The more he pondered this option, the more it appealed to him. Leaving most of both of them here would be his contribution to the Preserve’s wildlife. Napun Molé was nothing if not an ardent conservationist.
Just not of his own kind.
Whispr could be slow about many things. Reading too much always gave him a headache, and try as he might he could not get the hang of crosswise gaming. Women he would never understand, and language held mysteries that extended beyond the mere meaning of words. But certain things he knew not only from experience but viscerally.
Such as the fact that no matter how hard he tried he was not going to be able to lose whoever was behind them.
Certainly he had given it his best effort, to the point of nearly crashing several times. Trying to disable their pursuer by knocking rocks from canyon walls and into his path had not even slowed the other vehicle down. Following that failure Whispr had sent the roadster struggling up a winding streambed without even knowing if it had an exit. The guide app on their comm units had been vague about that particular bit of local geology. Fortunately, there had been a way out.
Climbing out of the rocky wash at the first available low spot he had once again flattened the accelerator in hopes of losing their pursuer. But whoever was behind the wheel of the trailing vehicle was no tracker on foot, to be thrown off course by such an obvious maneuver. Instead of continuing on upstream their pursuer had rolled out at the same access point. Once again he was directly behind them.

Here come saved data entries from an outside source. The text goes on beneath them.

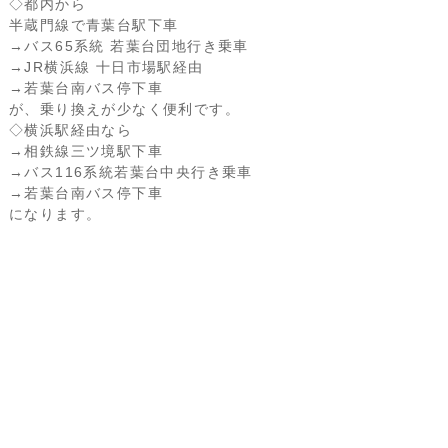
◇都内から
半蔵門線で青葉台駅下車
→バス65系統 若葉台団地行き乗車
→JR横浜線 十日市場駅経由
→若葉台南バス停下車
が、乗り換えが少なく便利です。
◇横浜駅経由なら
→相鉄線三ツ境駅下車
→バス116系統若葉台中央行き乗車
→若葉台南バス停下車
になります。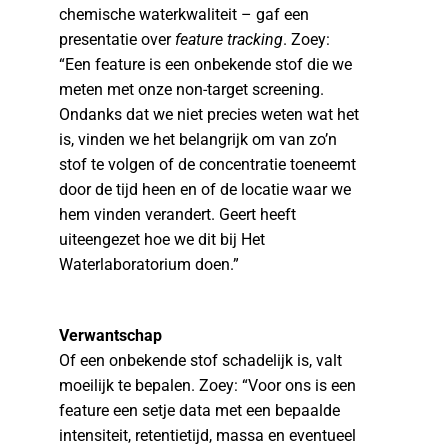
chemische waterkwaliteit – gaf een
presentatie over
feature tracking
. Zoey:
“Een feature is een onbekende stof die we
meten met onze non-target screening.
Ondanks dat we niet precies weten wat het
is, vinden we het belangrijk om van zo’n
stof te volgen of de concentratie toeneemt
door de tijd heen en of de locatie waar we
hem vinden verandert. Geert heeft
uiteengezet hoe we dit bij Het
Waterlaboratorium doen.”
Verwantschap
Of een onbekende stof schadelijk is, valt
moeilijk te bepalen. Zoey: “Voor ons is een
feature een setje data met een bepaalde
intensiteit, retentietijd, massa en eventueel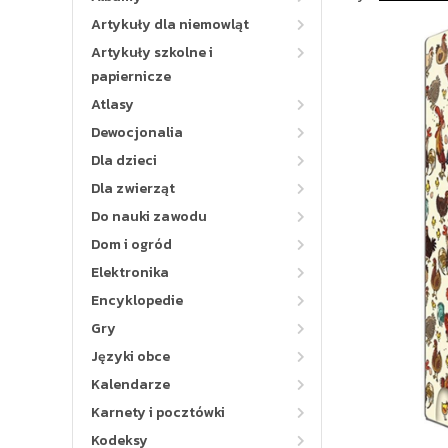
Artykuły dla niemowląt
Artykuły szkolne i
papiernicze
Atlasy
Dewocjonalia
Dla dzieci
Dla zwierząt
Do nauki zawodu
Dom i ogród
Elektronika
Encyklopedie
Gry
Języki obce
Kalendarze
Karnety i pocztówki
Kodeksy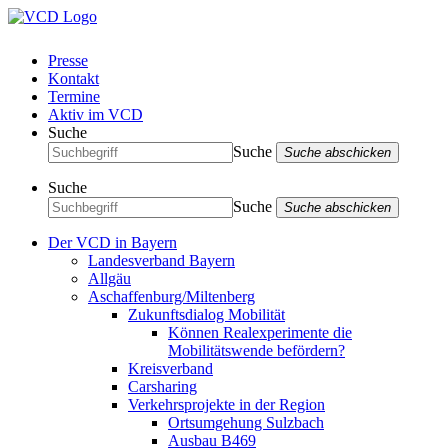
Presse
Kontakt
Termine
Aktiv im VCD
Suche
Suche
Suche abschicken
Suche
Suche
Suche abschicken
Der VCD in Bayern
Landesverband Bayern
Allgäu
Aschaffenburg/Miltenberg
Zukunftsdialog Mobilität
Können Realexperimente die
Mobilitätswende befördern?
Kreisverband
Carsharing
Verkehrsprojekte in der Region
Ortsumgehung Sulzbach
Ausbau B469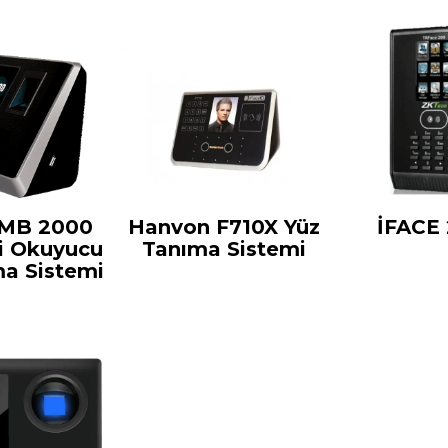
 MB 2000
Hanvon F710X Yüz
İFACE 
i Okuyucu
Tanıma Sistemi
ma Sistemi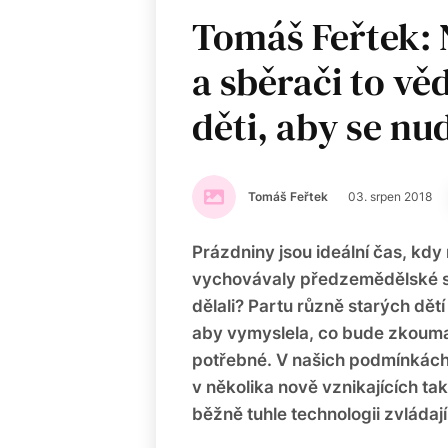
Tomáš Feřtek: 
a sběrači to věd
děti, aby se nud
Tomáš Feřtek
03. srpen 2018
Prázdniny jsou ideální čas, kd
vychovávaly předzemědělské spo
dělali? Partu různě starých dětí 
aby vymyslela, co bude zkoumat
potřebné. V našich podmínkách 
v několika nově vznikajících t
běžně tuhle technologii zvládaj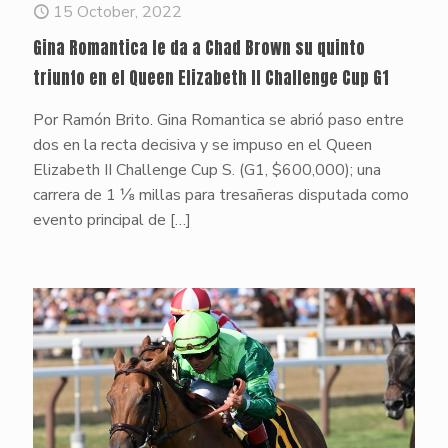
15 October, 2022
Gina Romantica le da a Chad Brown su quinto
triunfo en el Queen Elizabeth II Challenge Cup G1
Por Ramón Brito. Gina Romantica se abrió paso entre
dos en la recta decisiva y se impuso en el Queen
Elizabeth II Challenge Cup S. (G1, $600,000); una
carrera de 1 ⅛ millas para tresañeras disputada como
evento principal de
[…]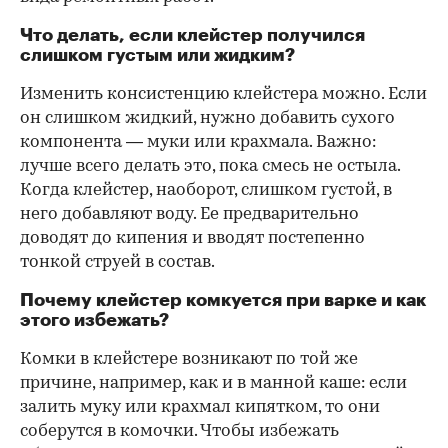
Что делать, если клейстер получился
слишком густым или жидким?
Изменить консистенцию клейстера можно. Если
он слишком жидкий, нужно добавить сухого
компонента — муки или крахмала. Важно:
лучше всего делать это, пока смесь не остыла.
Когда клейстер, наоборот, слишком густой, в
него добавляют воду. Ее предварительно
доводят до кипения и вводят постепенно
тонкой струей в состав.
Почему клейстер комкуется при варке и как
этого избежать?
Комки в клейстере возникают по той же
причине, например, как и в манной каше: если
залить муку или крахмал кипятком, то они
соберутся в комочки. Чтобы избежать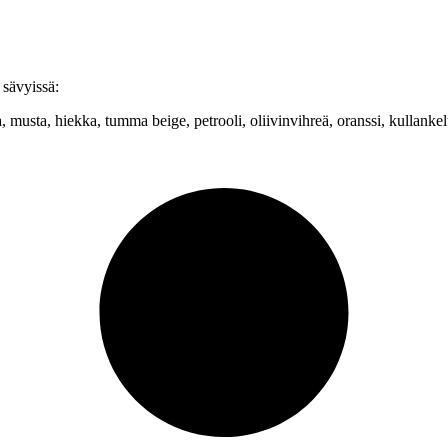
 sävyissä:
usta, hiekka, tumma beige, petrooli, oliivinvihreä, oranssi, kullankel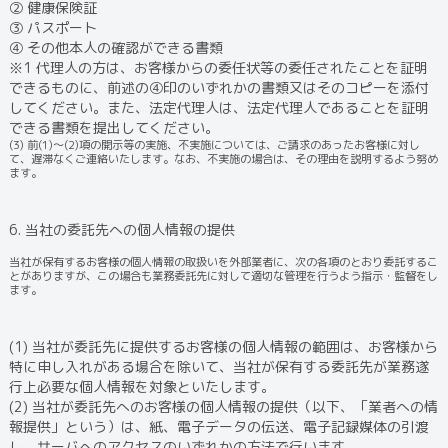
② 健康保険証
③ パスポート
④ その他本人の確認ができる書類
※1 代理人の方は、お客様からの委任状等の委任されたことを証明
できるものに、前述の④印のいずれかの書類又はそのコピーを添付
してください。また、法定代理人は、法定代理人であることを証明
できる書類を提出してください。
(3) 前(1)～(2)項の開示等の実施、不実施については、ご請求のあったお客様に対し
て、遅滞なくご連絡いたします。なお、不実施の場合は、その理由を説明するよう努め
ます。
6. 当社の委託先への個人情報の提供
当社が保有するお客様の個人情報の取扱いを外部業者に、次の各項のとおり委託するこ
とがありますが、この場合も業務委託先に対して適切な管理を行うよう指示・監督をし
ます。
(1) 当社が委託先に提供するお客様の個人情報の範囲は、お客様から
特に申し入れがある場合を除いて、当社が保有する委託先が業務遂
行上必要な個人情報を対象といたします。
(2) 当社が委託先へのお客様の個人情報の提供（以下、「業者への情
報提供」という）は、紙、電子データの伝送、電子記録媒体の引渡
し、サーバへのアクセスのいずれかの方法で行います。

Directly, Whispr thought frantically. Maintaining a proper distance. Why didn’t whoever it was try to close the rest of the intervening space? Instead, they didn’t fall back and they didn’t make a move to draw alongside. Why?
It finally dawned on him that whoever it was, was playing with them. Drawing out the game. Postponing the ending. The realization was alarming. It implied complete confidence on the part of their pursuer. The knowledge that he could call “game over” as soon as he or she or they became bored.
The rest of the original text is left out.